By David Lund
I help hotels manage their profits more efficiently and in the hospitality world, there are only two main cost types that need a system and a strategy to properly control them. The two culprits are payroll and expenses. In this piece, I am going to talk about expenses, namely a process for establishing and managing your expenses on an ongoing basis in real time using a zero base.
Zero based expenses are nothing new. Here is the definition from Wikipedia.
Zero-based budgeting originated in the 1970s. Many businesses will budget and plan out things to maintain financials. In the past, businesses would only look at specific things and would assume that everything is already in place and does not need to be double-checked. However, in zero-based budgeting, everything that is to be budgeted needs to be approved. Since zero-based budgeting requires approval for budgeting, this means that budgets are started from a zero-base, with a fresh decision on everything being made every year.
In hotels, we find the zero base very hard to establish but, in my experience, it’s just the opposite. It’s actually easy to find and define the detail but it competes with the other business constituents, the guests and the colleagues. Both of its competitors have voices and they can speak, so unfortunately the expenses in many instances take a perpetual back seat. What this means is hotels operate without a concrete plan when it comes to managing their expenses.
Oddly enough this is OK for most hotel managers, but owners have a very different view. Managers are interested in keeping things fluid and smooth. This means department managers can operate with a certain amount of flexibility and their spending reflects this. After all, the top line is coming in and we all know a certain amount of volume hides a multitude of sins. At least that’s the case until the customers slow down or, heaven forbid, the phone stops ringing. When it does or when the hotel chooses to make the effort to control their expenses the system they need to use is the tried and true Zero Base.
In order to establish a zero base, we need to do some homework – nothing too complicated but it requires a focus and some discipline. When this is required all too often the task of getting the detail is left to a Jr. somebody. This is a mistake. Teaching them the system once established is a good idea, but getting this process working and right requires the individual who can organize and allocate resources within their department and that means they need to be seasoned.
To establish the zero base, we need to create our list for each General Ledger account in complete detail. The best way to do this is to run the line by line from each account for the prior 12 months. Once we know the vendors we then pull the corresponding invoices and record the items purchased, the quantities and the unit price. This is not rocket science, but there is no other way.
Once this is done you have your detail and now it’s time to plan. What are the parameters of your expense budget or historical cost for this expense line? From your research and your knowledge of how your department operates what do you need to include in your forecast? Make your plan and include all the items, the price and the quantity. Taking into account the forecasted occupancy or cover counts for rooms or F&B, and for non-operating departments, it’s total revenue you want to measure your expenses against.
From the forecast of each line, we now have the departmental total expense forecast for the month in front of us. We submit the totals for each line to the finance leaders and they consolidate our data with all the other departments. When this is done it’s inevitably too many dollars of expense and this is the pivot point and the most important part of the exercise so far.

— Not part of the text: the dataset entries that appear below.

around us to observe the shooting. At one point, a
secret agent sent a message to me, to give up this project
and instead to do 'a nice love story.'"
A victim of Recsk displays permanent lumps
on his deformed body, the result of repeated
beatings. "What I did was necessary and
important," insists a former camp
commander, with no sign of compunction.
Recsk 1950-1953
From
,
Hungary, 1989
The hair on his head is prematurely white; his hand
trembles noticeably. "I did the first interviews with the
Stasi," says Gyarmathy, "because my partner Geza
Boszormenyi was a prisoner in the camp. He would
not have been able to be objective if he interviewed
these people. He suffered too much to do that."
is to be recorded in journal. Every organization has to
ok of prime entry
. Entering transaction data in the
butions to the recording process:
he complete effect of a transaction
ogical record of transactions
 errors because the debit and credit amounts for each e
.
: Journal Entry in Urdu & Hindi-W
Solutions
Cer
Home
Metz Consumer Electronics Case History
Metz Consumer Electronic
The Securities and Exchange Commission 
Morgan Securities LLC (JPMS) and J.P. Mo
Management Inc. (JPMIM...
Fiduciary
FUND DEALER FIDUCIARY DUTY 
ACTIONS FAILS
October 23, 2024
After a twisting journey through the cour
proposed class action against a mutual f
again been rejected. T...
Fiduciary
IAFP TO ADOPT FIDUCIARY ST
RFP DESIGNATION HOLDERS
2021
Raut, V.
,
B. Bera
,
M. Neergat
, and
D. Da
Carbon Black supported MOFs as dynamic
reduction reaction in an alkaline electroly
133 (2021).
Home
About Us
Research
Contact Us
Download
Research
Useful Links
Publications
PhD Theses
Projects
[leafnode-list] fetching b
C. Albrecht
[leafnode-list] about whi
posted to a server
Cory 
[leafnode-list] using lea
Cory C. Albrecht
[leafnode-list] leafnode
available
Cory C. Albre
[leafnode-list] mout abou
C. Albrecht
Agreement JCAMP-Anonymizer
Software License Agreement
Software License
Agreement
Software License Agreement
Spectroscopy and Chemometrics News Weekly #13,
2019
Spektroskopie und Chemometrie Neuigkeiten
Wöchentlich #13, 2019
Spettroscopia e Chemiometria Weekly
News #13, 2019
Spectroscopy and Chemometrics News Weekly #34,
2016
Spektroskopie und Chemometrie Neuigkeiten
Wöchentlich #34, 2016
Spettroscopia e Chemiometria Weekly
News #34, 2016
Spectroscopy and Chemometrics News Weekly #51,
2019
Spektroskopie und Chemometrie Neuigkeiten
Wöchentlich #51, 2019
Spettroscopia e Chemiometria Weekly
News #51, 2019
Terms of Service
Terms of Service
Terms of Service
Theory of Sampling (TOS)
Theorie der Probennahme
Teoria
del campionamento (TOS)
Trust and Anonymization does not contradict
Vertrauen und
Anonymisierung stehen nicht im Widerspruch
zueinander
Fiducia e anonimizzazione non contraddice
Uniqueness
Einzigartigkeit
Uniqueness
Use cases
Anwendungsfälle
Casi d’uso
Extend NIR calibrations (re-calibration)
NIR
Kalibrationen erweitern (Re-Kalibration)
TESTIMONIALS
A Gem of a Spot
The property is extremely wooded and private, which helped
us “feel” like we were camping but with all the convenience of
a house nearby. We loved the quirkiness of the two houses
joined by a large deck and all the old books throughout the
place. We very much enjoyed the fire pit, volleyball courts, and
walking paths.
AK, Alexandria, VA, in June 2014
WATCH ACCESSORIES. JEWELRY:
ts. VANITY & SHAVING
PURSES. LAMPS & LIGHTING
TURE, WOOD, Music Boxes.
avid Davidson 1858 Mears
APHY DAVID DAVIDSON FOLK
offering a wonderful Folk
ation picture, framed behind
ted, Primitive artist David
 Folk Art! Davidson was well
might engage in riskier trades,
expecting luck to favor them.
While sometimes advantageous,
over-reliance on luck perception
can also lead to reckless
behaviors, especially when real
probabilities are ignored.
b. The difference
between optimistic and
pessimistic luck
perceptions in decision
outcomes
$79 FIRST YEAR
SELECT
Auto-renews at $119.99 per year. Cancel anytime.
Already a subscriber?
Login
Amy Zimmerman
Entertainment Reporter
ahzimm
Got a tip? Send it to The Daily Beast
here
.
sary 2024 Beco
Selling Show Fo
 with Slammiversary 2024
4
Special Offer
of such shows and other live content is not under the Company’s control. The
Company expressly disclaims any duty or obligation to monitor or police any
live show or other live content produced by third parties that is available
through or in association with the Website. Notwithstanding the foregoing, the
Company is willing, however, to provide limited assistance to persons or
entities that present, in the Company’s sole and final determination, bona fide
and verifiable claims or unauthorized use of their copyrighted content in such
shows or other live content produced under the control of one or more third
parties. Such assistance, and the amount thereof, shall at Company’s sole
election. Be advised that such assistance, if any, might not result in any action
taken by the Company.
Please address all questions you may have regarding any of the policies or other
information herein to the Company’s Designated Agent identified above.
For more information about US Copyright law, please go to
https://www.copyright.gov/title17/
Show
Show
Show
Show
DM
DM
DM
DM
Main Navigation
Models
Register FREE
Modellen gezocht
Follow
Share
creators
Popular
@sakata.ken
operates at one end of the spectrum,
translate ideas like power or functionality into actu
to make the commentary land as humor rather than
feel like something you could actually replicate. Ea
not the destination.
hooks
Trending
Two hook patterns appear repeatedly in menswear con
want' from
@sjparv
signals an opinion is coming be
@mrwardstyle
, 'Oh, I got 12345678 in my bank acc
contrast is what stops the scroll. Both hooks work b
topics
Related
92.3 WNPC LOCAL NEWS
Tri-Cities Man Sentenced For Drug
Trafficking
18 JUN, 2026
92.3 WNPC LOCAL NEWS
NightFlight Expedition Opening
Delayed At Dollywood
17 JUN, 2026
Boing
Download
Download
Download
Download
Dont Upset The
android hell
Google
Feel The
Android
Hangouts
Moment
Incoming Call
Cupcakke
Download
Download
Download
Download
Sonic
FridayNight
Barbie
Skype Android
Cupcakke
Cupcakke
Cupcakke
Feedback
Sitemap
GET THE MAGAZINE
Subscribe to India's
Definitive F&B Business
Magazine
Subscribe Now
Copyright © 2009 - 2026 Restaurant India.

You may be asked to reduce your department’s expenses by a dollar value – say a $5,000 reduction is requested. Now you have a list to look at and you get to decide what you can live without next month. Remove these items from your forecast detail and retain a copy of what was axed.
Now you have the detail to support the forecasted dollars of expenses and it’s time to start ordering your supplies. This is another critical junction because we want to ensure our spending is in keeping with the revenue projections. In most hotels, we book a significant portion of our revenues in the rooms area “in the month – for the month.” We need to order in 1 or 2 week installments allowing the ability to reduce or even increase quantities needed based on the pickup. This is what we do the zero-based work for, the ability to flex our spending based on revenues, allowing our department to manage its flow thru.
If the forecast was for 75% occupancy and a rate of $150 and the projection on the 15th of the month is 70% and $145, I need to adjust my ordering and expenses to compensate for the drop in revenues. If I don’t have my detailed list, I’m sunk and I have no way of knowing what to trim.
I have a section in my workshops where we discuss zero-based expense planning and I explain it like a household grocery shopping experiment. It goes like this. If I send you to the store with $200 and ask you to buy some groceries, you will spend the $200 and come home with lots of interesting things. On the other hand, if I send you to the store with the same cash and a shopping list you will come home with what’s on the list. Now the pivot. I only have $180 this week, so I send you to the store with the same list and I ask you to decide what we can live without this week. Now we have a chance to get what we really need for groceries given our revised forecast. Your hotel departmental expenses control and your zero-based system are the same.
It’s not rocket science it’s just being organized and having a list. With that list you’re going to know what you need, what to order and if need be, what to trim. Without it you’re sunk.